# WORK REQUIRED
Give the listing again word for word, excluding the pictures it contains.

# DATA
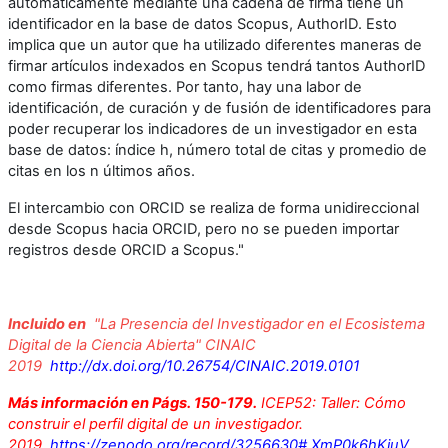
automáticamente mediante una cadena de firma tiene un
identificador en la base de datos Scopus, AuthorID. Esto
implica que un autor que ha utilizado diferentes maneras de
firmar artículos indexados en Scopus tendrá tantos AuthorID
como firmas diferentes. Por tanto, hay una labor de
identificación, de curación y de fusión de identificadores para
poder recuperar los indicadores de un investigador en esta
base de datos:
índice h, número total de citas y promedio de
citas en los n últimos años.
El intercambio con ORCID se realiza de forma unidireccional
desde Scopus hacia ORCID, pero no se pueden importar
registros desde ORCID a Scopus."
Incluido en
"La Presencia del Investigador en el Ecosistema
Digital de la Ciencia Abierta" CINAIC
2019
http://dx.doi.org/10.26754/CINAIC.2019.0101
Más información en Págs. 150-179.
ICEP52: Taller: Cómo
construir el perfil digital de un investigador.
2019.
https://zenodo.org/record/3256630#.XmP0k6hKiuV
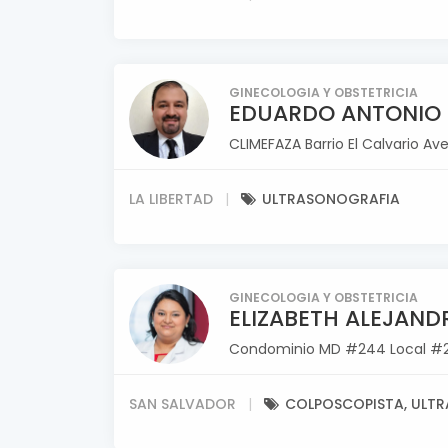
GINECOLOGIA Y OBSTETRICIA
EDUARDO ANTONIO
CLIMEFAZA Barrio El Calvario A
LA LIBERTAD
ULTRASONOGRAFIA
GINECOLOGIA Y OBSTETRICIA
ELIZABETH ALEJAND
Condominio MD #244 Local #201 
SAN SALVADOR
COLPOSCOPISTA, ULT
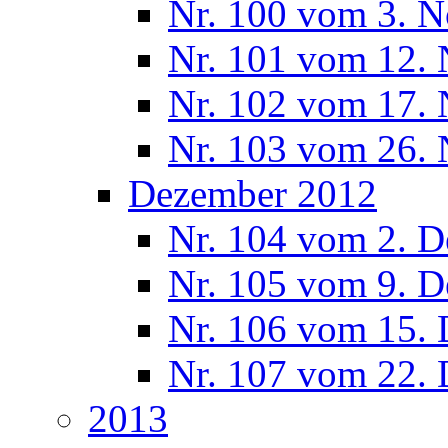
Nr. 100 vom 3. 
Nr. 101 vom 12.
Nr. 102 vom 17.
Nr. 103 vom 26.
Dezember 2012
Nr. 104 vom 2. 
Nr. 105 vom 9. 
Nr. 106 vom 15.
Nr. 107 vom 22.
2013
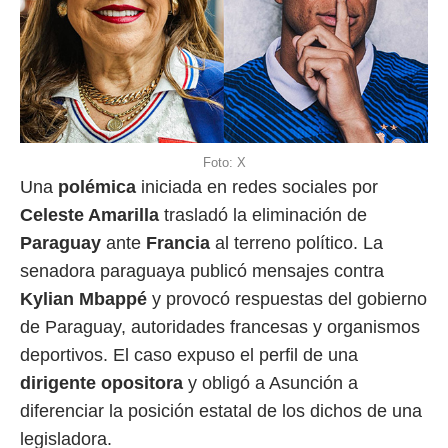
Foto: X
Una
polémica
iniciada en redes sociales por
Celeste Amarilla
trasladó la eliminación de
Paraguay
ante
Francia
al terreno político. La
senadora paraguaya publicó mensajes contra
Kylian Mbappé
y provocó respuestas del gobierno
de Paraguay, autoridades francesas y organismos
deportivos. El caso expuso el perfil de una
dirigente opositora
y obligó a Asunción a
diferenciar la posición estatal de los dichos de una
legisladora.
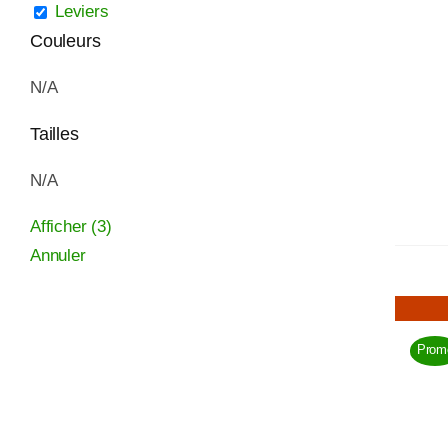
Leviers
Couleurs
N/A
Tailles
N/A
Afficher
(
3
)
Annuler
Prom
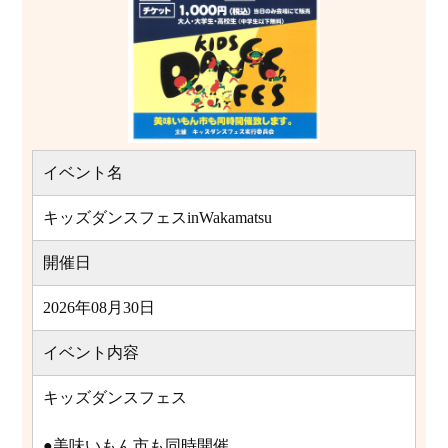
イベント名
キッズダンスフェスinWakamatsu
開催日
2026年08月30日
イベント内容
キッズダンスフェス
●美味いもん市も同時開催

# RESULT OF THIS TASK
automáticamente mediante una cadena de firma tiene un
identificador en la base de datos Scopus, AuthorID. Esto
implica que un autor que ha utilizado diferentes maneras de
firmar artículos indexados en Scopus tendrá tantos AuthorID
como firmas diferentes. Por tanto, hay una labor de
identificación, de curación y de fusión de identificadores para
poder recuperar los indicadores de un investigador en esta
base de datos:
índice h, número total de citas y promedio de
citas en los n últimos años.
El intercambio con ORCID se realiza de forma unidireccional
desde Scopus hacia ORCID, pero no se pueden importar
registros desde ORCID a Scopus."
Incluido en
"La Presencia del Investigador en el Ecosistema
Digital de la Ciencia Abierta" CINAIC
2019
http://dx.doi.org/10.26754/CINAIC.2019.0101
Más información en Págs. 150-179.
ICEP52: Taller: Cómo
construir el perfil digital de un investigador.
2019.
https://zenodo.org/record/3256630#.XmP0k6hKiuV
GINECOLOGIA Y OBSTETRICIA
EDUARDO ANTONIO
CLIMEFAZA Barrio El Calvario A
LA LIBERTAD
ULTRASONOGRAFIA
GINECOLOGIA Y OBSTETRICIA
ELIZABETH ALEJAND
Condominio MD #244 Local #201 
SAN SALVADOR
COLPOSCOPISTA, ULT
Nr. 100 vom 3. 
Nr. 101 vom 12.
Nr. 102 vom 17.
Nr. 103 vom 26.
Dezember 2012
Nr. 104 vom 2. 
Nr. 105 vom 9. 
Nr. 106 vom 15.
Nr. 107 vom 22.
2013
Foto: X
Una
polémica
iniciada en redes sociales por
Celeste Amarilla
trasladó la eliminación de
Paraguay
ante
Francia
al terreno político. La
senadora paraguaya publicó mensajes contra
Kylian Mbappé
y provocó respuestas del gobierno
de Paraguay, autoridades francesas y organismos
deportivos. El caso expuso el perfil de una
dirigente opositora
y obligó a Asunción a
diferenciar la posición estatal de los dichos de una
legisladora.
Leviers
Couleurs
N/A
Tailles
N/A
Afficher
(
3
)
Annuler
Prom
イベント名
キッズダンスフェスinWakamatsu
開催日
2026年08月30日
イベント内容
キッズダンスフェス
●美味いもん市も同時開催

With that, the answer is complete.